これで、作業PCのターミナルから ssh labsuser@192.168.3.201 のようにしてSSH接続できる準備が整いました。


3. VM vs LXC 直接対決!性能・リソース使用量を比較する

SSHで接続できるようになったLXCと、前回作成したVM(ubuntu-server-01)の性能を比較してみましょう。

① 起動時間:体感でわかる圧倒的な速さ

VMとLXC、それぞれの「起動」ボタンを押してみてください。OSのブートプロセスを丸ごと実行するVMに対し、LXCはほぼ一瞬で起動するはずです。

② メモリ使用量:最も分かりやすい差

Proxmox VEのサマリー画面で、それぞれのメモリ使用量を確認します。

  • VM (ubuntu-server-01): アイドル時でも数百MBのメモリを消費。
  • LXC (alpine-lxc-01): アイドル時のメモリ消費は数十MB程度と、桁違いに少ないことが分かります。

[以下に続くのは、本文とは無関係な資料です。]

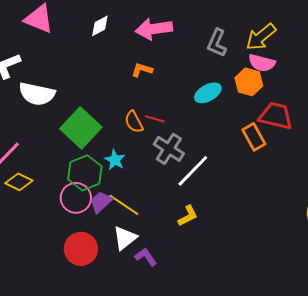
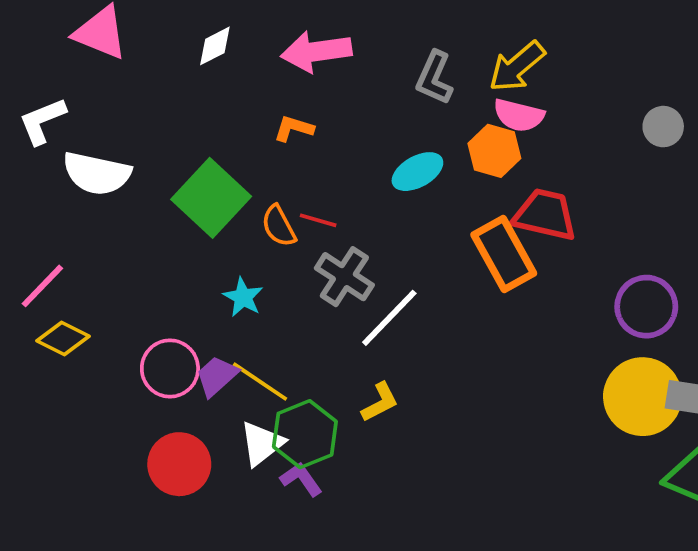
green square: (81, 128) -> (211, 198), moved
orange rectangle: (254, 137) -> (504, 254), size x1.4
green hexagon: (85, 173) -> (305, 434), moved

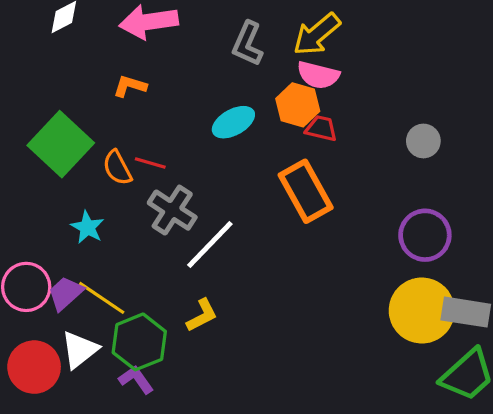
gray circle: (663, 127) -> (423, 141), moved
red trapezoid: (545, 215) -> (321, 128), moved, size x0.6
white triangle: (262, 444) -> (80, 350), moved

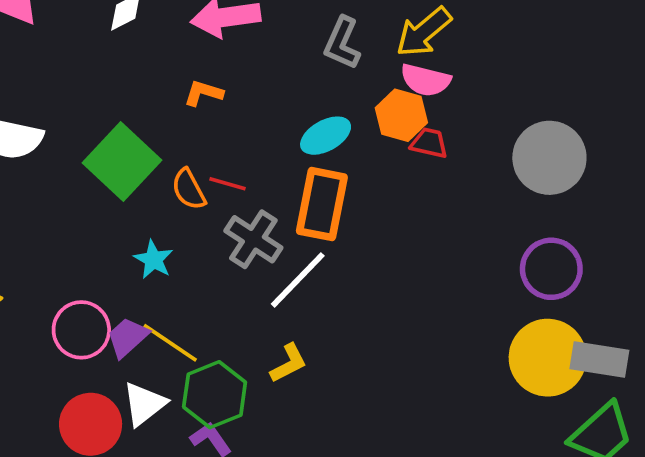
gray circle: (423, 141) -> (549, 158), size x1.8
orange rectangle: (306, 191) -> (322, 204), moved, turned 40

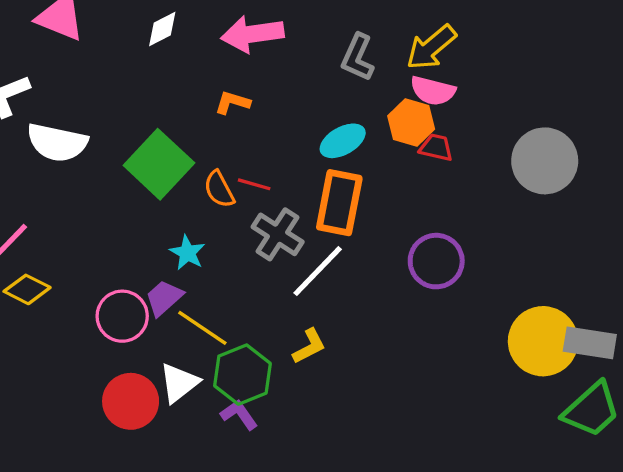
purple circle: (551, 269) -> (436, 261), moved
purple trapezoid: (128, 337) -> (164, 298), moved

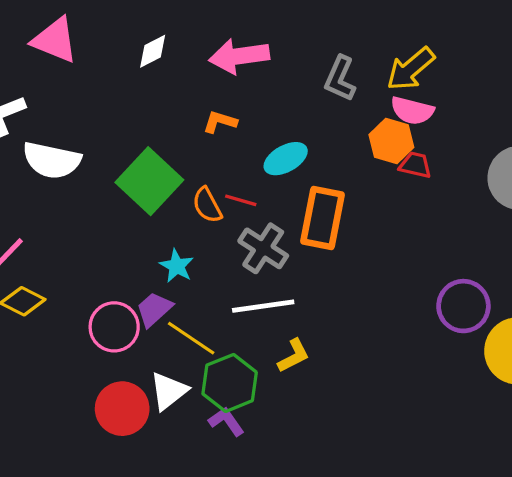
cyan ellipse: (343, 141) -> (286, 159), moved
purple circle: (436, 261) -> (463, 306), moved
white line: (318, 271) -> (263, 306), moved, turned 38

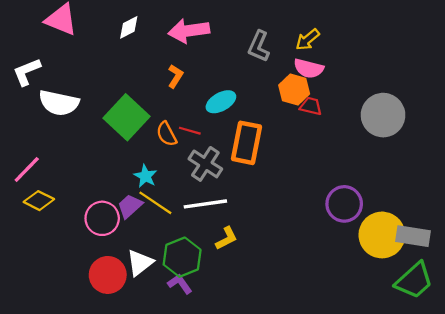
yellow arrow: (411, 69) -> (308, 40), size x0.7
orange L-shape: (220, 122) -> (175, 76), turned 105
yellow line: (191, 338) -> (155, 203), moved

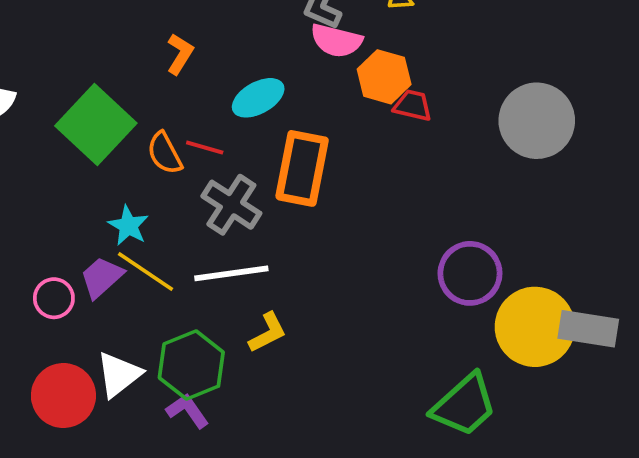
pink semicircle: (309, 68) -> (336, 41), moved
pink circle: (102, 218) -> (54, 298), size x0.7
green trapezoid: (414, 281) -> (464, 405), moved

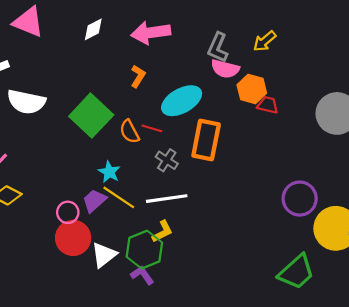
cyan ellipse: (258, 98) -> (182, 101), size x1.4
gray cross: (231, 205) -> (167, 160), size x0.7
yellow L-shape: (268, 333) -> (162, 232), moved
red circle: (63, 396) -> (73, 238), moved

また、それぞれのコンソールでディスク使用量(df -h)や起動しているプロセス数(htop)を確認しても、同様にLXCの方が圧倒的に少ないことがわかります。このように、LXCはあらゆる面でVMよりも軽量です。


4. どちらをいつ使うべきか?

今回の比較から、VMとLXCには明確な得意分野があることが分かりました。

  • VMを選ぶべき時

    • 完全な隔離が必要な場合
    • ホストOSとは異なる種類のOS(例: Windows)や、異なるカーネルバージョンのLinuxを動かしたい場合
    • 物理デバイスのパススルーなど、高度なハードウェア機能が必要な場合
  • LXCを選ぶべき時

    • 速度とリソース効率を最優先したい場合
    • Webサーバーやデータベースなど、単一のLinuxサービスを独立させて大量に動かしたい場合
    • Dockerコンテナの実行基盤など、軽量な環境が欲しい場合

Proxmox VEの真の強みは、この「独立した一軒家(VM)」と「手軽なマンションの一室(LXC)」を、同じ管理画面から適材適所で使い分けられる点にあります。